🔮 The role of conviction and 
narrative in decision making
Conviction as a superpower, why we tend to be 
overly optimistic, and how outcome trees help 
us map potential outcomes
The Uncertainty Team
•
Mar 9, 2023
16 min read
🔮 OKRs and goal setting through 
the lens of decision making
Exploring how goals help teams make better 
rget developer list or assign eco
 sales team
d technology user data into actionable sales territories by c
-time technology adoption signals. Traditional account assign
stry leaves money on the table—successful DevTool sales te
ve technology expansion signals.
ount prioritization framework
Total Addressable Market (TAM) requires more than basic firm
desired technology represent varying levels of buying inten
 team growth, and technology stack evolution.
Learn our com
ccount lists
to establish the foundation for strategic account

+ + + +

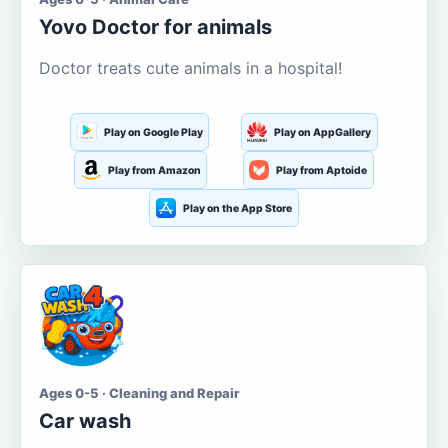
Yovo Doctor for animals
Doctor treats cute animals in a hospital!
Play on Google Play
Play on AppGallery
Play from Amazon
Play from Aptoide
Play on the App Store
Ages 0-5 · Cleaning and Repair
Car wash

+ + + +

Anywhere the listing shows the word "technology", copy the full line.

▶ **ANSWER TO THE PROBLEM**
d technology user data into actionable sales territories by c
-time technology adoption signals. Traditional account assign
ve technology expansion signals.
desired technology represent varying levels of buying inten
 team growth, and technology stack evolution.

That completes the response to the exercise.